By her revisionist approach to the Word of God she has placed herself in harm's way.
This emboldens the serpents' reply in 3:4--"You will not surely die." This is not subtle. Together, they have arrived at the place of saying that God's Word is wrong.
"You will not surely die."
The doctrine of divine judgment is the very first doctrine to be denied. Satan attacks it from the beginning. Modern culture's loathing of this doctrine indicates that our culture is conversant with Satan, the spirit who is now at work in those who are disobedient. (Ephesians 2:2) But note that judgment did come upon Eve and Adam--as it surely will fall on all.
God knows that when you eat of it, your eyes will be opened, and you will be like God, knowing good and evil. (3:5)
Emboldened further by Eve's participation in the distortion of God's Word, the serpent shifts from attacking the Word of God to attacking the very goodness of God Himself. According to the serpent, the threat of death is nothing but a scare tactic to keep them in their place. So God is repressive, and jealous--that they not ascend too high. This is an incredible, unbelievable slander of God, in light of the thousand "goods" of creation.
This lie would alter life on earth forever. It bore the lure of divinity for Eve: "You will be like God." Sin had a promise, which God's Word withheld.
By reaching out for the fruit and eating it, she would be like God; she would decide what was right and wrong apart from God's Word. What an intoxicating thing it was--and is today: she would do it her own way. This is the lure of moral autonomy--to be your own moral compass.The godlike prospect of moral autonomy drew her to take and eat the fruit.

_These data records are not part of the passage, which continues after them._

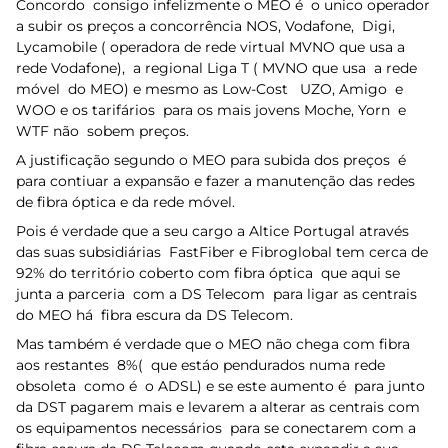
Concordo consigo infelizmente o MEO é o unico operador
a subir os preços a concorrência NOS, Vodafone, Digi,
Lycamobile ( operadora de rede virtual MVNO que usa a
rede Vodafone), a regional Liga T ( MVNO que usa a rede
móvel do MEO) e mesmo as Low-Cost UZO, Amigo e
WOO e os tarifários para os mais jovens Moche, Yorn e
WTF não sobem preços.
A justificação segundo o MEO para subida dos preços é
para contiuar a expansão e fazer a manutenção das redes
de fibra óptica e da rede móvel.
Pois é verdade que a seu cargo a Altice Portugal através
das suas subsidiárias FastFiber e Fibroglobal tem cerca de
92% do território coberto com fibra óptica que aqui se
junta a parceria com a DS Telecom para ligar as centrais
do MEO há fibra escura da DS Telecom.
Mas também é verdade que o MEO não chega com fibra
aos restantes 8%( que estáo pendurados numa rede
obsoleta como é o ADSL) e se este aumento é para junto
da DST pagarem mais e levarem a alterar as centrais com
os equipamentos necessários para se conectarem com a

Adam and Eve had come from the pinnacle of innocence and intimacy to the pit of guilt and estrangement. See 3:7-8.
***
We are not unaware of Satan's schemes. (2 Corinthians 2:11)

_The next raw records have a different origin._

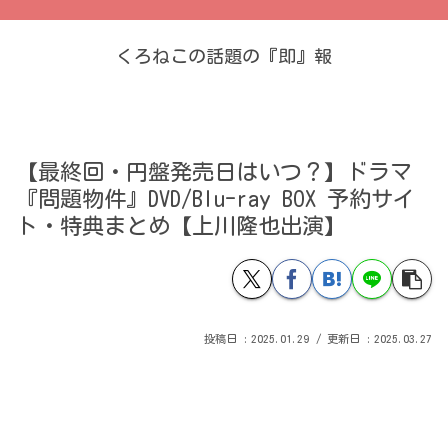
くろねこの話題の『即』報
【最終回・円盤発売日はいつ？】ドラマ
『問題物件』DVD/Blu-ray BOX 予約サイ
ト・特典まとめ【上川隆也出演】
2025.01.29
2025.03.27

What we learn from Genesis is that sin takes hold when we begin to doubt God's Word and God's goodness.
When this starts to work in us, we begin to leave out the great pluses in God's word and character. We begin to minimize the promises and the graces and the goodness of his Word. They evaporate in our minds. We become less enthusiastic.
Then we add to and exaggerate the things we don't like, making it grievous in our minds.
When we do these things, we are in harm's way. We begin to regard God as someone who is withholding something, keeping us down, repressing us.
That's why Moses, who wrote Genesis under the inspiration of the Spirit, at the very end of his writing, will say:
Take to heart all the words I have solemnly declared to you this day, so that you may command your children to obey carefully all the words of this law. They are not just idle words for you--they are your life. (2)
And when we come to the New Testament we find Jesus facing Satan--in the wilderness, not in the Garden. He defeats Satan with three quotations from Deuteronomy, including "Man shall not live by bread alone, but by every word that comes from the mouth of God" (3).